Patterns of care in the diagnosis and management of intracranial atherosclerosis‐related large‐vessel occlusion: The rescue‐LVO survey

Affiliations

Aurora Neuroscience Innovation Institute, Milwaukee, WI

Abstract

Background We aimed to determine the current practice patterns among neurointerventional practitioners frequently involved in treating intracranial atherosclerosis‐related large‐vessel occlusion (ICAS‐LVO) during mechanical thrombectomy.

Methods We conducted an international online survey of neurointerventionalist members of the Society of Vascular and Interventional Neurology and Society of Neurointerventional Surgery. The 28‐question poll evaluated the preferences on diagnosis, treatment, and endovascular approach to ICAS‐LVO.

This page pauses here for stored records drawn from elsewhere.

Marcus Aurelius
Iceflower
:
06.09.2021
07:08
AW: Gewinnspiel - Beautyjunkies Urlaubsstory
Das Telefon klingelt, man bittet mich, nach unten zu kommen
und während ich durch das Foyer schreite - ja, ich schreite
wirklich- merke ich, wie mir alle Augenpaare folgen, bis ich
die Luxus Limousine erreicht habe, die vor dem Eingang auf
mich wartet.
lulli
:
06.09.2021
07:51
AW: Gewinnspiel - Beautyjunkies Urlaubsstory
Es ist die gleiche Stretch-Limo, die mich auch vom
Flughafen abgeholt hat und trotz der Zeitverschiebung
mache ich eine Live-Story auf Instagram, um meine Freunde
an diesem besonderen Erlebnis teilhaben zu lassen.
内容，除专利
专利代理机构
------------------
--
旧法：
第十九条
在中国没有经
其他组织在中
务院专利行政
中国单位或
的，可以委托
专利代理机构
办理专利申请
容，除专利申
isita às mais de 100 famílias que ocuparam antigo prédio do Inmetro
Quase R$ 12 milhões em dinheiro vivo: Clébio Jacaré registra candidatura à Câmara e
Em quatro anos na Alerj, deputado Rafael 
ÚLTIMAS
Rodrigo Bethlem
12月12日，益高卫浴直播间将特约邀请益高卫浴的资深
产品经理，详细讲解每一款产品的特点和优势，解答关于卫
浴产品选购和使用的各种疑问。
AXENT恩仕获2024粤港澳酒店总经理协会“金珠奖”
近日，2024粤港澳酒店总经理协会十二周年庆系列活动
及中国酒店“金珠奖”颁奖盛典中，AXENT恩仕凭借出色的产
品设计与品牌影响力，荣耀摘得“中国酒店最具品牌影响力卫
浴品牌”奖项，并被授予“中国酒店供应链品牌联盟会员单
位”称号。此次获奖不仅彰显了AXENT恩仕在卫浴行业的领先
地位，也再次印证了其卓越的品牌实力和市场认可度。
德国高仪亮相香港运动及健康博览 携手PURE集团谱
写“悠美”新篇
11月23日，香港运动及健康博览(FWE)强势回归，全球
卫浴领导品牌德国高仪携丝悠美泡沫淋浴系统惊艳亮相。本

Results A total of 184 individual survey responses were obtained from practicing neurointerventional physicians. Overall, 38.3% reported an incidence of 6% to 10% of ICAS‐LVO during mechanical thrombectomy. Most neurointerventionalists (91%) diagnose ICAS‐LVO after a continued or recurrent occlusion or by the presence of fixed focal stenosis after multiple mechanical thrombectomy attempts. Most respondents (86%) preferred acute treatment of ICAS‐LVO with rescue stenting (RS)±angioplasty. However, in patients who achieved recanalization with a severe fixed focal stenosis, most (58%) recommended primary medical management. The preferred medication during acute RS was intravenous antiplatelet therapy (65%), and after acute RS, it was dual oral antiplatelet therapy (65%). Fear of hemorrhagic complications (74%) was the most compelling reason not to perform RS±angioplasty. Of respondents, 24% were hesitant to randomize patients to acute RS versus medical therapy in a future randomized trial because of the lack of sensitive and specific biomarkers to diagnose ICAS‐LVO before mechanical thrombectomy treatment.

Conclusions The findings of this survey highlight the variations in practice in the medical and endovascular management of ICAS‐LVO. In addition, it informs the situation of equipoise in the treatment decision in ICAS‐LVO, which can then be incorporated into the design of future randomized clinical trials.